In [None]:
import pandas as pd
import numpy as np
import matplotlib.pyplot as plt
import seaborn as sns
import plotly.express as px
import logging
import pyarrow
import os
import warnings
warnings.filterwarnings('ignore')
import pickle


from sklearn.preprocessing import OneHotEncoder, StandardScaler
from sklearn.model_selection import train_test_split, cross_val_score, KFold, GridSearchCV, RandomizedSearchCV
from sklearn.pipeline import Pipeline, make_pipeline
from sklearn.metrics import average_precision_score,precision_score, recall_score, f1_score, classification_report, confusion_matrix, roc_auc_score, precision_recall_curve
from sklearn.utils import class_weight
from src.model_functions import stratified_subsample, identify_repeat_perpetrator
from sklearn.compose import ColumnTransformer
from xgboost import XGBClassifier
from sklearn.decomposition import PCA



In [None]:
#get current working directory
cwd = os.getcwd()
image_dir = os.path.join(cwd, 'image_dir')

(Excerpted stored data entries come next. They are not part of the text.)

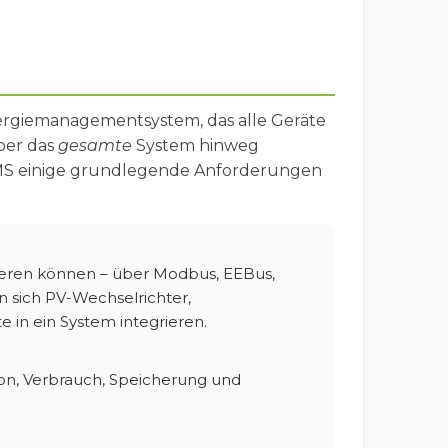
Energiemanagementsystem, das alle Geräte
ber das
gesamte
System hinweg
HEMS einige grundlegende Anforderungen
ieren können – über Modbus, EEBus,
n sich PV-Wechselrichter,
in ein System integrieren.
ion, Verbrauch, Speicherung und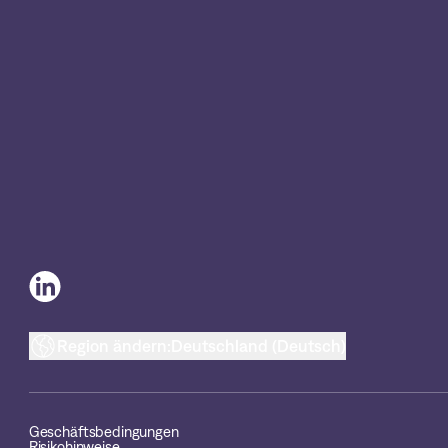
Region ändern:
Deutschland (Deutsch)
Geschäftsbedingungen
Risikohinweise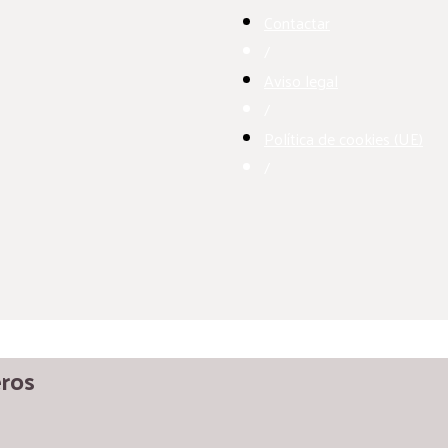
Contactar
/
Aviso legal
/
Política de cookies (UE)
/
eros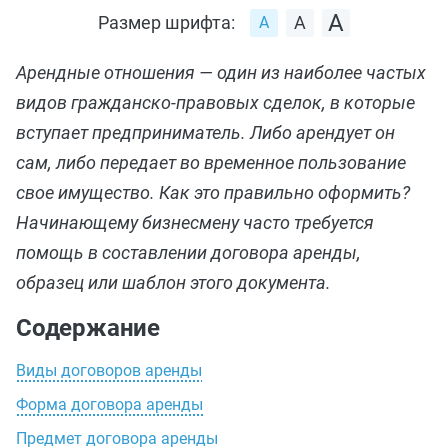
Размер шрифта:
Арендные отношения — один из наиболее частых
видов гражданско-правовых сделок, в которые
вступает предприниматель. Либо арендует он
сам, либо передает во временное пользование
свое имущество. Как это правильно оформить?
Начинающему бизнесмену часто требуется
помощь в составлении договора аренды,
образец или шаблон этого документа.
Содержание
Виды договоров аренды
Форма договора аренды
Предмет договора аренды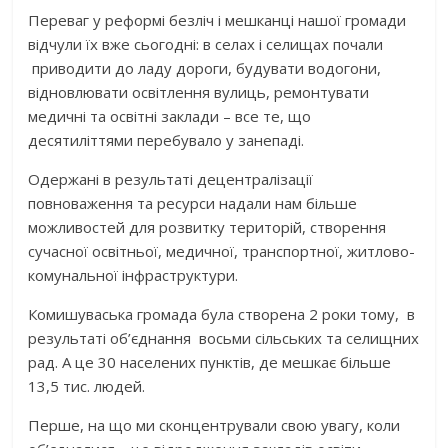
Переваг у реформі безліч і мешканці нашої громади
відчули їх вже сьогодні: в селах і селищах почали
приводити до ладу дороги, будувати водогони,
відновлювати освітлення вулиць, ремонтувати
медичні та освітні заклади – все те, що
десятиліттями перебувало у занепаді.
Одержані в результаті децентралізації
повноваження та ресурси надали нам більше
можливостей для розвитку територій, створення
сучасної освітньої, медичної, транспортної, житлово-
комунальної інфраструктури.
Комишуваська громада була створена 2 роки тому, в
результаті об’єднання восьми сільських та селищних
рад. А це 30 населених пунктів, де мешкає більше
13,5 тис. людей.
Перше, на що ми сконцентрували свою увагу, коли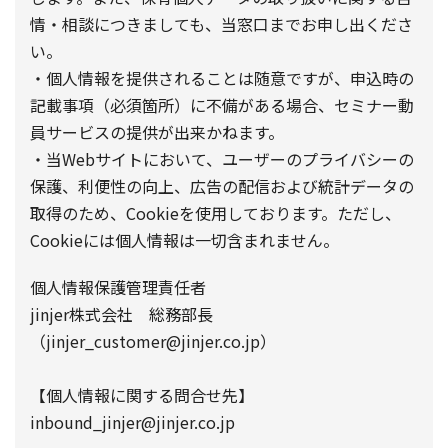
情・相談につきましても、当窓口までお申し出くださ
い。
・個人情報を提供されることは随意ですが、申込時の
記載事項（必須箇所）に不備がある場合、セミナー動
員サービスの提供が出来かねます。
・当Webサイトにおいて、ユーザーのプライバシーの
保護、利便性の向上、広告の配信および統計データの
取得のため、Cookieを使用しております。ただし、
Cookieには個人情報は一切含まれません。
個人情報保護管理責任者
jinjer株式会社 総務部長
（jinjer_customer@jinjer.co.jp）
【個人情報に関する問合せ先】
inbound_jinjer@jinjer.co.jp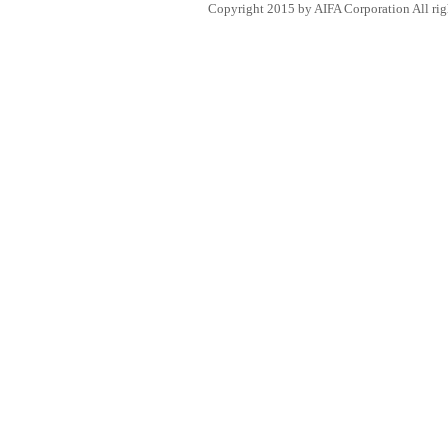
Copyright 2015 by AIFA Corporation All rig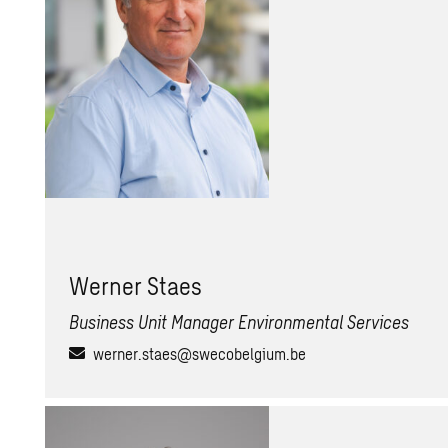
Wer­ner Staes
Business Unit Manager Environmental Services
werner.staes@swecobelgium.be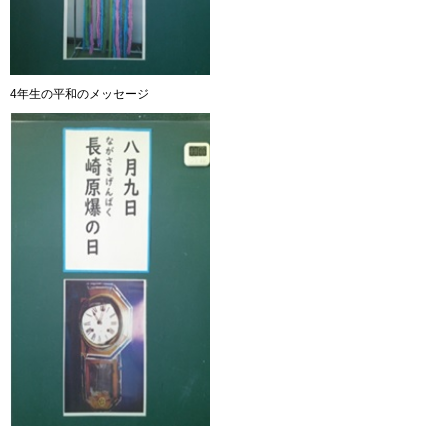
4年生の平和のメッセージ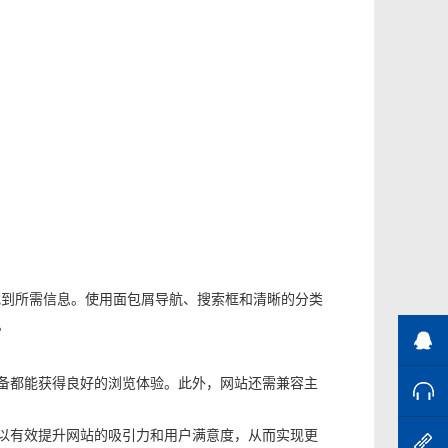
找到所需信息。使用面包屑导航、搜索框和清晰的分类
。
业
备都能获得良好的浏览体验。此外，网站还需兼容主
售
以有效提升网站的吸引力和用户满意度，从而实现更
进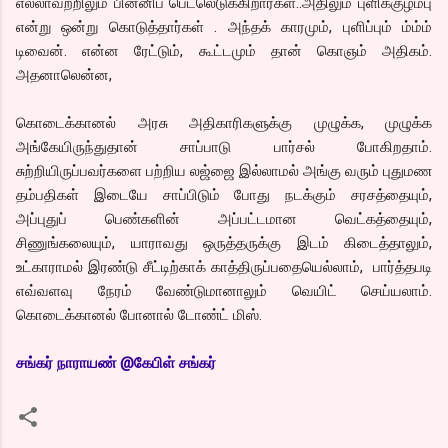
எல்லாவற்றிலும் பின்னிப் பெடலெடுக்கிறார்கள்..அதிலும் புளிக்குழம்பு
என்று ஒன்று கொடுத்தார்கள் . அந்தக் காரமும், புளிப்பும் ம்ம்ம்
டிவைன். என்ன ரேட்டும், கூட்டமும் தான் கொஞம் அதிகம்.
அதனாலென்ன,
கொடைக்கானல் அரசு அதிகாரிகளுக்கு முழுக்க, முழுக்க
அங்கேயிருந்துதான் சாப்பாடு பார்சல் போகிறதாம்.
சுற்றியிருப்பவர்களை பற்றிய லஜ்ஜை இல்லாமல் அங்கு வரும் புதுமண
தம்பதிகள் இடையே சாப்பிடும் போது நடக்கும் சரசத்தையும்,
அப்புதுப் பெண்களின் அப்பட்டமான வெட்கத்தையும்,
சிணுங்கலையும், யாராவது ஒருத்தருக்கு இடம் கிடைத்தாலும்,
உட்காராமல் இரண்டு சீட்டிற்காக் காத்திருப்பதையெல்லாம், பார்த்தபடி
எவ்வளவு நேரம் வேண்டுமானாலும் வெயிட் செய்யலாம்.
கொடைக்கானல் போனால் டோண்ட் மிஸ்.
சங்கர் நாராயண் @கேபிள் சங்கர்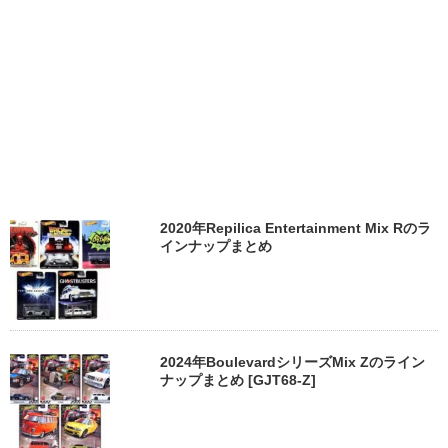
2020年Repilica Entertainment Mix Rのラ
インナップまとめ
2024年BoulevardシリーズMix Zのライン
ナップまとめ [GJT68-Z]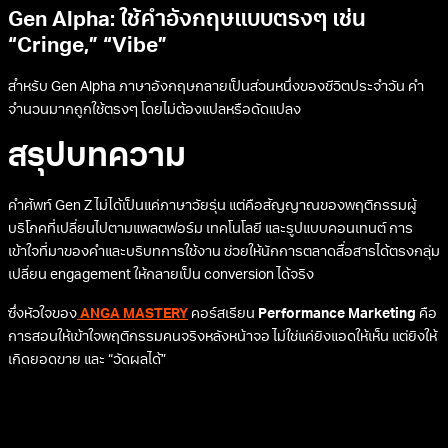
Gen Alpha: ใช้คำอังกฤษแบบตรงๆ เช่น
“Cringe,” “Vibe”
สำหรับ Gen Alpha ภาษาอังกฤษกลายเป็นส่วนหนึ่งของชีวิตประจำวัน คำ
จำนวนมากถูกใช้ตรงๆ โดยไม่ต้องแปลหรือดัดแปลง
สรุปบทความ
คําศัพท์ Gen Z ไม่ได้เป็นแค่ภาษาวัยรุ่น แต่คือสัญญาณของพฤติกรรมผู้
บริโภคที่เปลี่ยนไปตามแพลตฟอร์ม เทคโนโลยี และรูปแบบคอนเทนต์ การ
เข้าใจที่มาของคำและบริบทการใช้งาน ช่วยให้นักการตลาดสื่อสารได้ตรงกลุ่ม
เปลี่ยน engagement ให้กลายเป็น conversion ได้จริง
ซึ่งหัวใจของ
ANGA MASTERY
คอร์สเรียน
Performance Marketing
คือ
การสอนให้เข้าใจพฤติกรรมคนจริงหลังหน้าจอ ไม่ใช่แค่ยิงแอดให้เห็น แต่ยิงให้
เกิดยอดขาย และ “วัดผลได้”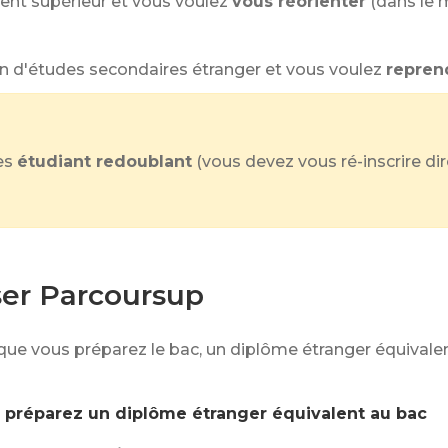
nt supérieur et vous voulez
vous réorienter
(dans le 
in d'études secondaires étranger et vous voulez
repren
es
étudiant redoublant
(vous devez vous ré-inscrire d
ser Parcoursup
ue vous préparez le bac, un diplôme étranger équivalen
 préparez un diplôme étranger équivalent au bac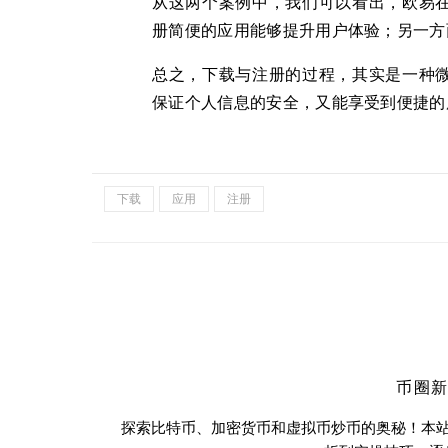
从这两个案例中，我们可以看出，欧易
册简便的应用能够提升用户体验；另一方
总之，下载与注册的过程，其实是一种
保证个人信息的安全，又能享受到便捷的
下载
应用
注册
币圈
探索比特币、加密货币和虚拟币炒币的奥秘！本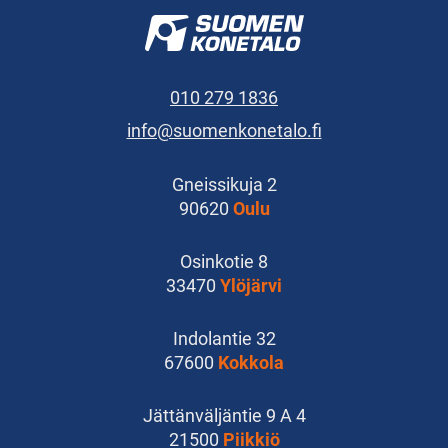
010 279 1836
info@suomenkonetalo.fi
Gneissikuja 2
90620
Oulu
Osinkotie 8
33470
Ylöjärvi
Indolantie 32
67600
Kokkola
Jättänväljäntie 9 A 4
21500
Piikkiö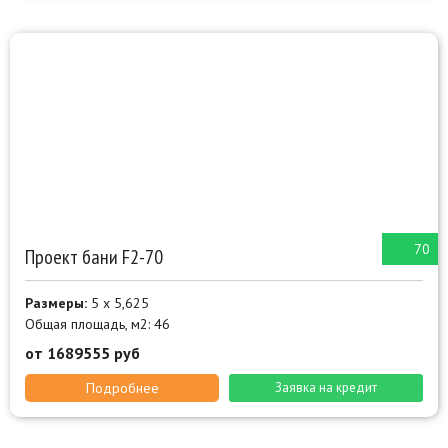
70
Проект бани F2-70
Размеры:
5 х 5,625
Общая площадь, м2: 46
от 1689555 руб
Подробнее
Заявка на кредит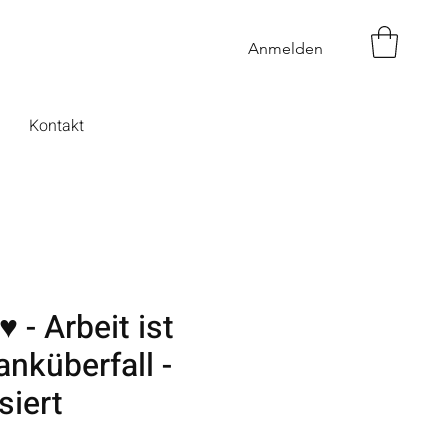
Anmelden
Kontakt
♥ - Arbeit ist
anküberfall -
siert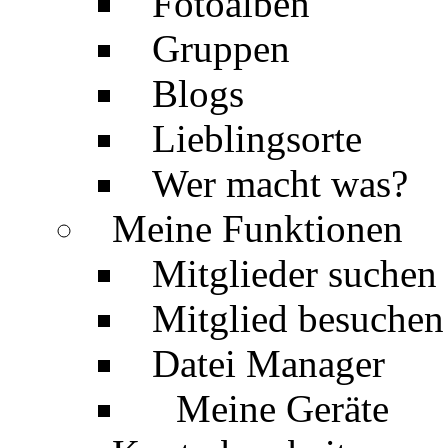
Fotoalben
Gruppen
Blogs
Lieblingsorte
Wer macht was?
Meine Funktionen
Mitglieder suchen
Mitglied besuchen
Datei Manager
Meine Geräte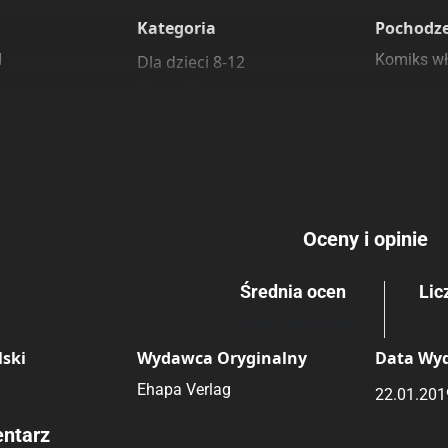
 polecamy
sięgarnie
Kategoria
Pochodz
d
Komiks wł
Dla dzieci 8-12
Komedia
Rating
Submit Rating
Przygodowe
Oceny i opinie
Średnia ocen
Lic
Brak głosów
ski
Wydawca Oryginalny
Data Wy
Ehapa Verlag
22.01.201
ntarz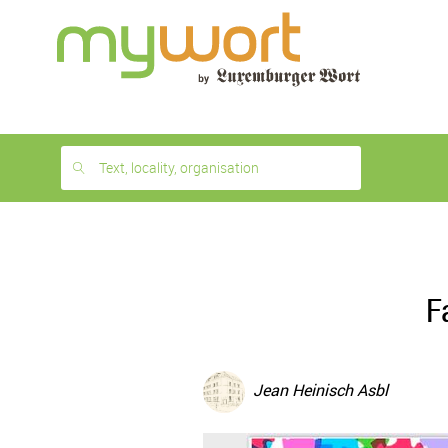
1
month
free
Text, locality, organisation
F
Jean Heinisch Asbl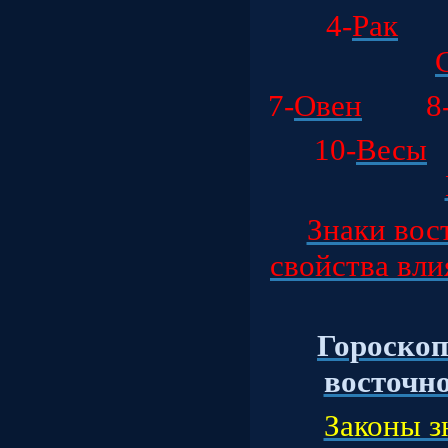
4-
Рак
7-
Овен
8
10-
Весы
Знаки вос
свойства вли
Гороскоп
восточног
Законы з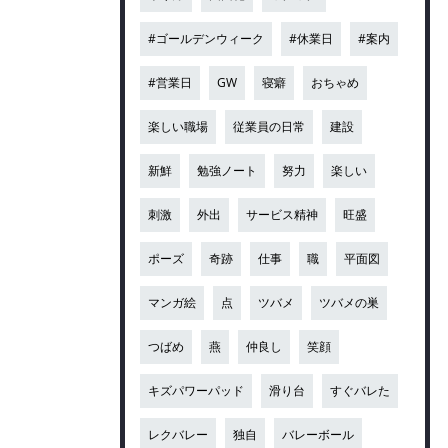
#ゴールデンウィーク
#休業日
#案内
#営業日
GW
寝癖
おちゃめ
楽しい職場
従業員の日常
建設
新鮮
勉強ノート
努力
楽しい
刺激
外出
サービス精神
旺盛
ポーズ
奇跡
仕事
職
平面図
マンガ絵
点
ツバメ
ツバメの巣
つばめ
燕
仲良し
笑顔
キズパワーパッド
滑り台
すぐバレた
レクバレー
独自
バレーボール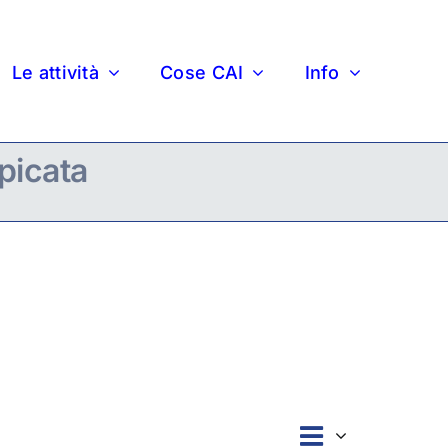
Le attività
Cose CAI
Info
picata
Evento
Lista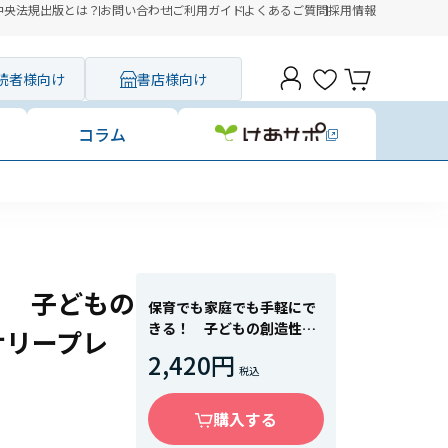
中央法規出版とは？
お問い合わせ
ご利用ガイド
よくあるご質問
採用情報
読者様向け
書店様向け
コラム
！ 子どもの
保育でも家庭でも手軽にで
きる！ 子どもの創造性を
サリープレ
高める感覚遊び「センサリ
2,420円
ープレイ」
購入する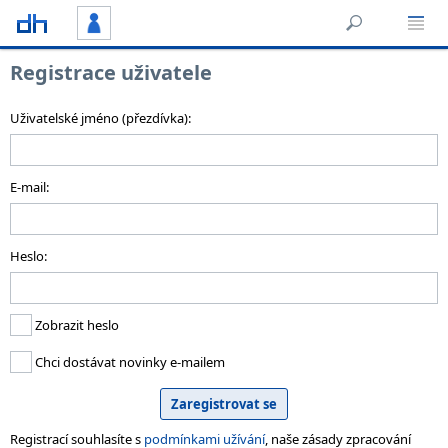
Registrace uživatele
Uživatelské jméno (přezdívka):
E-mail:
Heslo:
Zobrazit heslo
Chci dostávat novinky e-mailem
Registrací souhlasíte s
podmínkami užívání
, naše zásady zpracování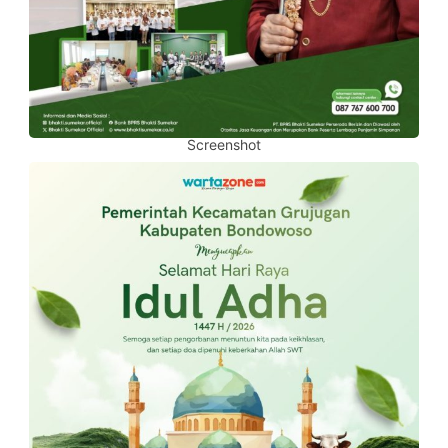
Screenshot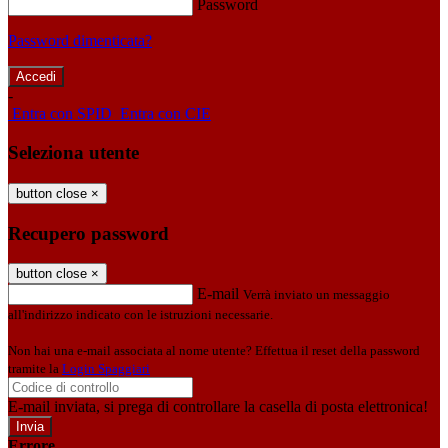
Password
Password dimenticata?
-
Entra con SPID
Entra con CIE
Seleziona utente
button close
×
Recupero password
button close
×
E-mail
Verrà inviato un messaggio
all'indirizzo indicato con le istruzioni necessarie.
Non hai una e-mail associata al nome utente? Effettua il reset della password
tramite la
Login Spaggiari
E-mail inviata, si prega di controllare la casella di posta elettronica!
Errore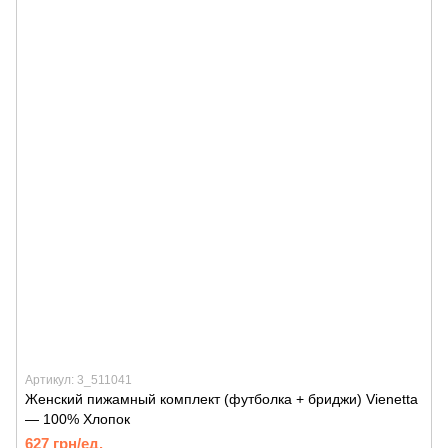
Артикул: 3_511041
Женский пижамный комплект (футболка + бриджи) Vienetta
— 100% Хлопок
627 грн/ед.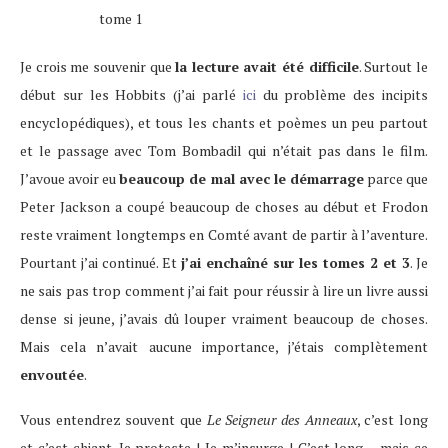
Je crois me souvenir que
la lecture avait été difficile
. Surtout le
début sur les Hobbits (j’ai parlé
ici
du problème des incipits
encyclopédiques), et tous les chants et poèmes un peu partout
et le passage avec Tom Bombadil qui n’était pas dans le film.
J’avoue avoir eu
beaucoup de mal avec le démarrage
parce que
Peter Jackson a coupé beaucoup de choses au début et Frodon
reste vraiment longtemps en Comté avant de partir à l’aventure.
Pourtant j’ai continué. Et
j’ai enchaîné sur les tomes 2 et 3
. Je
ne sais pas trop comment j’ai fait pour réussir à lire un livre aussi
dense si jeune, j’avais dû louper vraiment beaucoup de choses.
Mais cela n’avait aucune importance, j’étais complètement
envoutée
.
Vous entendrez souvent que
Le Seigneur des Anneaux
, c’est long
et c’est chiant. Je proteste ! Je m’insurge ! C’est long… mais ce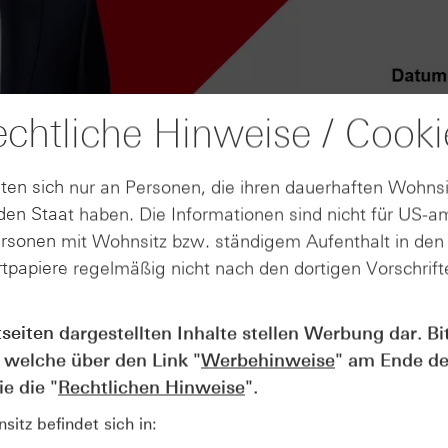
chtliche Hinweise / Cooki
ten sich nur an Personen, die ihren dauerhaften Wohnsi
en Staat haben. Die Informationen sind nicht für US-a
ersonen mit Wohnsitz bzw. ständigem Aufenthalt in de
tpapiere regelmäßig nicht nach den dortigen Vorschrifte
AUGUST
tseiten dargestellten Inhalte stellen Werbung dar. Bi
Wie lange bleibt der DAX® in
07
 welche über den Link "
Werbehinweise
" am Ende de
Rekordlaune? - ntv Zertifikate
07.08.26
e die "
Rechtlichen Hinweise
".
itz befindet sich in:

if not os.path.exists(image_dir):
    os.makedirs(image_dir)


logging.basicConfig(
    level=logging.INFO,
    format='%(asctime)s - %(levelname)s - %(message)s',
    handlers=[
        logging.FileHandler('model_logfile.log'),  
        logging.StreamHandler()
    ]
)

In [None]:
#load file
df = pd.read_parquet(r'C:\Users\chino\Downloads\fraud_model\transactions_data\PS_20174392719_1491204439457_log.parquet')

In [None]:
df = df.drop('isFlaggedFraud', axis=1)

## 1.0 Exploratory Data Analysis

In [None]:
#check for null values
df.isnull().sum()

In [None]:
df.shape

In [None]:
#summarise numerical columns
df.describe()

In [None]:
#chcck for correlation and identify potential feature multicolinearity
df.corr()

In [None]:
#investigate data types
df.info()

In [None]:
#convert isFraud to int to represent a binary categorical target variable
df['isFraud'] = df['isFraud'].astype(int)

In [None]:
#check proportion of classes in the target variable
class_count = df['isFraud'].value_counts()
x = class_count.index
y = class_count.values

plt.figure(figsize=(8, 6))

plt.bar(x, y)

# add value labels on top of each bar
for i, v in enumerate(y):
    plt.text(i, v + 500, str(v), ha='center', va='bottom')

plt.xticks(x, ['Not Fraud', 'Is Fraud'])
plt.xlabel('Class')
plt.ylabel('Frequency')
plt.title('Class Distribution in Dataset')
plt.show()
class_count


In [None]:
df.duplicated().sum()

In [None]:
numeric_features = ['amount', 'oldbalanceOrg', 'newbalanceOrig', 'oldbalanceDest', 'newbalanceDest']

for col in numeric_features:
    df[col] = df[col].astype(float)

<br>
<br>

Explore multi feature - target variable relationships to find useful trends

In [None]:
#create subsample to enable seamless plotting
df_subsample = stratified_subsample(df, frac = 0.1, target_col='isFraud')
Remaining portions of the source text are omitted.